Kermit the Hermit is a children's picture book written and illustrated by Bill Peet. It was first published in 1965. It tells the story of a greedy crab who collects and hoards all sorts of unnecessary things. Peet said he got the idea for the book from sketching crabs stacked on ice in the sea food display of a supermarket. It has been printed in six editions and is still in print As of 2008.

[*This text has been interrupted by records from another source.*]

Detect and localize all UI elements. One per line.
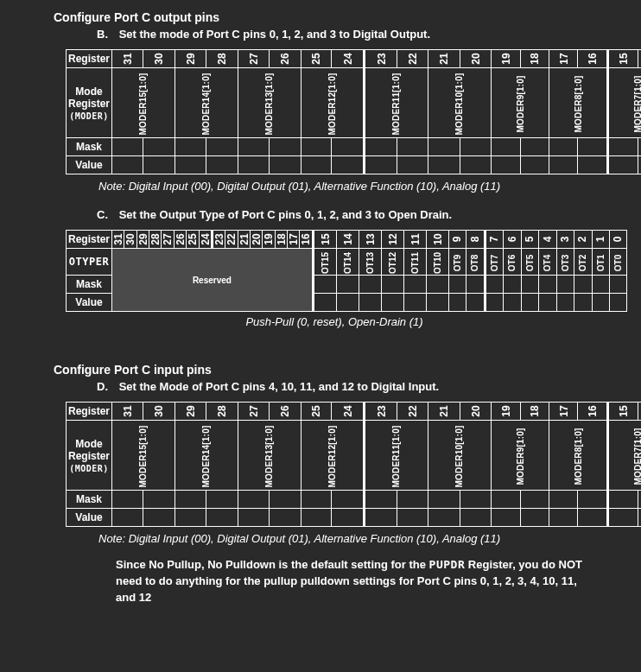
otyper-field: OT0 (609, 249, 626, 276)
bit-14: 14 (336, 231, 359, 249)
moder-field: MODER12[1:0] (301, 421, 365, 491)
moder-field: MODER15[1:0] (112, 68, 175, 138)
cell (609, 276, 626, 294)
step-c-text: Set the Output Type of Port C pins 0, 1,… (119, 208, 452, 221)
bit-6: 6 (504, 231, 521, 249)
bit-22: 22 (225, 231, 238, 249)
moder-field: MODER12[1:0] (301, 68, 365, 138)
cell (365, 509, 397, 527)
cell (143, 509, 175, 527)
rowhead-moder: Mode Register (MODER) (67, 68, 112, 138)
rowhead-mask: Mask (67, 138, 112, 156)
bit-15: 15 (608, 403, 638, 421)
step-c-letter: C. (97, 208, 116, 221)
cell (592, 276, 609, 294)
moder-table-b: Register31302928272625242322212019181716… (66, 49, 641, 174)
cell (270, 491, 301, 509)
bit-27: 27 (238, 403, 269, 421)
cell (270, 138, 301, 156)
note-moder-d: Note: Digital Input (00), Digital Output… (98, 532, 615, 545)
bit-17: 17 (549, 403, 578, 421)
cell (556, 294, 574, 312)
step-b-text: Set the mode of Port C pins 0, 1, 2, and… (119, 28, 430, 41)
cell (549, 156, 578, 174)
moder-field: MODER7[1:0] (608, 421, 641, 491)
bit-28: 28 (149, 231, 162, 249)
bit-30: 30 (143, 50, 175, 68)
bit-25: 25 (301, 403, 332, 421)
otyper-field: OT6 (504, 249, 521, 276)
cell (175, 509, 206, 527)
moder-field: MODER8[1:0] (549, 421, 608, 491)
cell (521, 276, 538, 294)
bit-2: 2 (574, 231, 592, 249)
cell (336, 294, 359, 312)
cell (359, 276, 381, 294)
cell (359, 294, 381, 312)
bit-17: 17 (549, 50, 578, 68)
pupdr-paragraph: Since No Pullup, No Pulldown is the defa… (116, 557, 600, 606)
cell (492, 156, 521, 174)
bit-3: 3 (556, 231, 574, 249)
rowhead-register: Register (67, 231, 112, 249)
cell (520, 491, 549, 509)
bit-20: 20 (460, 50, 491, 68)
cell (426, 294, 448, 312)
rowhead-value: Value (67, 294, 112, 312)
rowhead-register: Register (67, 403, 112, 421)
rowhead-register: Register (67, 50, 112, 68)
cell (578, 156, 608, 174)
bit-19: 19 (492, 403, 521, 421)
cell (397, 138, 428, 156)
cell (460, 156, 491, 174)
otyper-field: OT9 (448, 249, 466, 276)
bit-21: 21 (428, 50, 460, 68)
otyper-field: OT12 (381, 249, 403, 276)
bit-17: 17 (288, 231, 300, 249)
cell (365, 491, 397, 509)
cell (206, 138, 238, 156)
bit-10: 10 (426, 231, 448, 249)
cell (270, 509, 301, 527)
cell (556, 276, 574, 294)
moder-field: MODER14[1:0] (175, 421, 238, 491)
cell (492, 491, 521, 509)
moder-field: MODER10[1:0] (428, 421, 492, 491)
cell (403, 294, 426, 312)
reserved-cell: Reserved (112, 249, 314, 312)
rowhead-moder: Mode Register (MODER) (67, 421, 112, 491)
bit-20: 20 (460, 403, 491, 421)
cell (466, 294, 485, 312)
cell (504, 276, 521, 294)
moder-field: MODER11[1:0] (365, 68, 428, 138)
cell (428, 156, 460, 174)
bit-21: 21 (428, 403, 460, 421)
otyper-field: OT11 (403, 249, 426, 276)
cell (206, 491, 238, 509)
bit-15: 15 (313, 231, 336, 249)
cell (485, 294, 503, 312)
cell (143, 138, 175, 156)
bit-0: 0 (609, 231, 626, 249)
bit-4: 4 (539, 231, 556, 249)
cell (539, 276, 556, 294)
cell (365, 138, 397, 156)
cell (549, 138, 578, 156)
cell (428, 509, 460, 527)
cell (578, 138, 608, 156)
bit-30: 30 (124, 231, 136, 249)
cell (460, 509, 491, 527)
note-moder-b: Note: Digital Input (00), Digital Output… (98, 180, 615, 193)
moder-field: MODER13[1:0] (238, 421, 301, 491)
cell (608, 491, 638, 509)
moder-field: MODER9[1:0] (492, 68, 549, 138)
cell (578, 491, 608, 509)
moder-field: MODER11[1:0] (365, 421, 428, 491)
rowhead-value: Value (67, 509, 112, 527)
bit-19: 19 (492, 50, 521, 68)
cell (520, 138, 549, 156)
cell (608, 156, 638, 174)
section-output-title: Configure Port C output pins (54, 10, 615, 24)
bit-12: 12 (381, 231, 403, 249)
cell (381, 294, 403, 312)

"The illustrations are touched with inspired lunacy (as is the rhyme) and the color is arresting. This is Peet's best since Chester, which was his best since Randy's Dandy Lions, which was his best since Ella, etc., etc., etc"
— Kirkus Reviews

==Plot summary==
Kermit is a selfish Pacific rock crab who lives in a castle-shaped rock and hoards lots of junk; he does not like sharing his collection. One day, when Kermit attempts to gain another unnecessary thing, he is almost buried by an Irish setter, but is saved by an impoverished boy. Kermit is grateful and wants to repay the boy, but cannot think of a way to do so. He first tries to help him catch a fish and although a big fish manages to hook the line, it breaks and Kermit is dragged across the ocean while holding onto the line that's still in the fish's mouth. He lands near a sunken pirate ship and hides in a chest of gold to avoid a blue shark. As he stores the gold pieces in his cave while making multiple trips back and forth while avoiding other predators, e.g. groupers and barracuda, he slowly gives up one thing at a time, until he has all of the gold (approximately 182 coins) and no more possessions in his cave. With the help of a brown pelican, Kermit drops coins down the boy's chimney. The boy's family becomes rich (though the family have no idea who gave them the gold) and Kermit learns the value of sharing.